Andrew Jackson Montague was the son of Robert Latane’ Montague and Gay Eubank. Robert Montague was a well-known political figure in Virginia, having served in many leadership roles including commonwealth’s attorney and lieutenant governor of Virginia. In 1861 he was a member of the Secession convention, where he acted as presiding officer. After the war he served as a member of the house of delegates from Middlesex county and in 1875 he was chosen judge of the eighth judicial circuit of Virginia, which position he held until his death in 1880.
Andrew, born in 1862, inherited his father’s political aspirations. As a young man he loved to learn. He read voraciously from biographies and histories and had an especial fondness for the poetry of Alfred Lord Tennyson. In 1880 he entered William and Mary College, which he attended for a year before transferring to Richmond College where he graduated with distinction as a debater and orator. After his graduation he worked as a private tutor but soon decided to go back to school, graduating with a law degree in 1885.
It was in Danville that Montague decided to begin his legal career representing the interests of the Richmond and Danville Railroad. The position brought him many influential contacts and in 1888 he entered his first political campaign. He lost his bid for commonwealth attorney, but the campaign established him as someone whose oratory skills and ideologies were worth considering.
In December of 1889, Mr. Montague married Elizabeth Lynne Hoskins of Middlesex County. Having established his financial security, his next enterprise was to build the home at the corner of West Main Street and what was then Van Buren Street. It was here that two of their three children were born. But their residence in the beautiful home was not to last long.
In 1892, Montague was appointed to the State Democratic executive committee, and year later he received an appointment as United States District Attorney for the western district of Virginia by President Grover Cleveland.

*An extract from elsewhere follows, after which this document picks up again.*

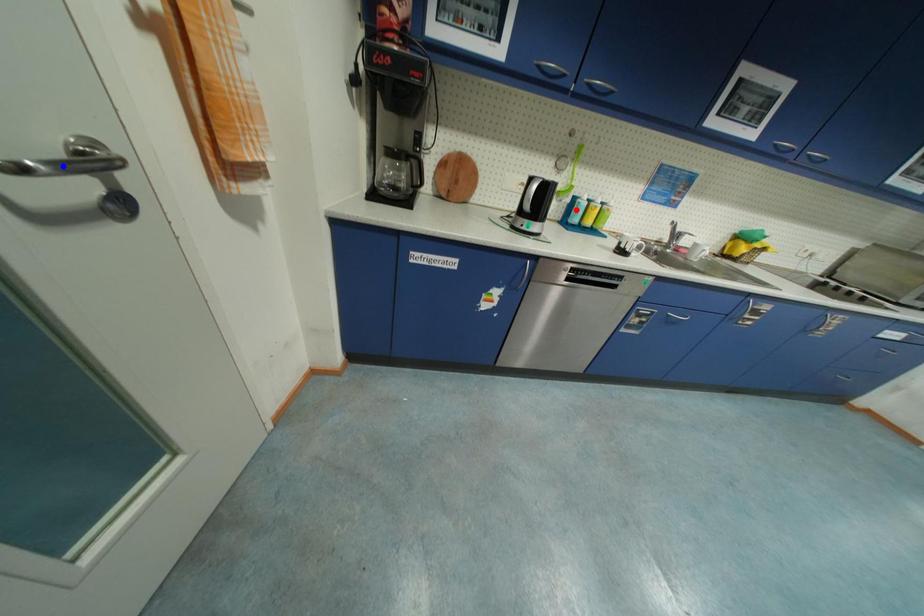 Question: Two points are marked on the image. Which point is closer to the camera?

Choices:
 (A) Blue point is closer.
 (B) Red point is closer.

Answer: (A)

It was his election to the position of Attorney General in 1898 that demanded the family relocate to Richmond.
In 1901 Montague was nominated for governor of Virginia and won the position, beating out fellow Danvillian Claude A. Swanson, and becoming the first governor since Reconstruction who had not served in the Civil War. Montague fought hard to improve the school systems in Virginia, many of which were one room schoolhouses. At the time of his election, there was only one four-year public high school in the state of Virginia.

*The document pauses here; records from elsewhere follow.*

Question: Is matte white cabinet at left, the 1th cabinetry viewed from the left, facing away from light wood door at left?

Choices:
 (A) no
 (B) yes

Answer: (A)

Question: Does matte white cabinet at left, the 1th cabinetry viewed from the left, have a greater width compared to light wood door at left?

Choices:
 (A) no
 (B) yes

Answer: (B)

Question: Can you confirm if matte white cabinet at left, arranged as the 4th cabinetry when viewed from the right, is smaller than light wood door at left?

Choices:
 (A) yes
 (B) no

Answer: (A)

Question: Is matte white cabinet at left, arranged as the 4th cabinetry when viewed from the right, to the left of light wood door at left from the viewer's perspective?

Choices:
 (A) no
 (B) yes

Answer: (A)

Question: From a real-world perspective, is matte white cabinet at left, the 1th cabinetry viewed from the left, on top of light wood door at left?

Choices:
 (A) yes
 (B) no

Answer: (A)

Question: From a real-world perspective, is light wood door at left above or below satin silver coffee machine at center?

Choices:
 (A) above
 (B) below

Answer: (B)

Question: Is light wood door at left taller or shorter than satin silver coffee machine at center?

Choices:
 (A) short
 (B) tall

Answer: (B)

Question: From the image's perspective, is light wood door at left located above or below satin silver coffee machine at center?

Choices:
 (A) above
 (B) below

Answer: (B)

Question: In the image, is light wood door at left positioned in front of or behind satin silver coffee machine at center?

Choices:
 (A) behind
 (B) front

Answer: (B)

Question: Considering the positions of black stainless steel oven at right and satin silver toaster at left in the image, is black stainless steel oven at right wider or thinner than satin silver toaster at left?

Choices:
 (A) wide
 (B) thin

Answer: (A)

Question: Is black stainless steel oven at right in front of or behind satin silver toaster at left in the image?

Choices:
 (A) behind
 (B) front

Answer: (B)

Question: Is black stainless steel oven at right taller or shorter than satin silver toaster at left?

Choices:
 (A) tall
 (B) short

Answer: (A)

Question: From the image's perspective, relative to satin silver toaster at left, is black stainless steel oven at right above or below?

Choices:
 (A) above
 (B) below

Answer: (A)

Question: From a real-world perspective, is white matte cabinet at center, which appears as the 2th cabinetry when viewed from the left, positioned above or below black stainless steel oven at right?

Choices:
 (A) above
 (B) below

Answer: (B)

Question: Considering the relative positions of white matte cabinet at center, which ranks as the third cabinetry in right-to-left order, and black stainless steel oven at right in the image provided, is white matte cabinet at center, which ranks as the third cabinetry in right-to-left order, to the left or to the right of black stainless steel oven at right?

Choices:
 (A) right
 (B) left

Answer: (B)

After his stint as governor, Mr. Montague returned to law and became the dean of the Richmond College Law School, but in 1912 he returned to politics when he ran for Congress. He won that election and served twelve successive terms, during which time he was opposed only twice, and which position he abandoned only upon his death in January of 1937.
Upon his election as governor, Danville, proud of its former resident, changed the name of Van Buren Street to Montague Street.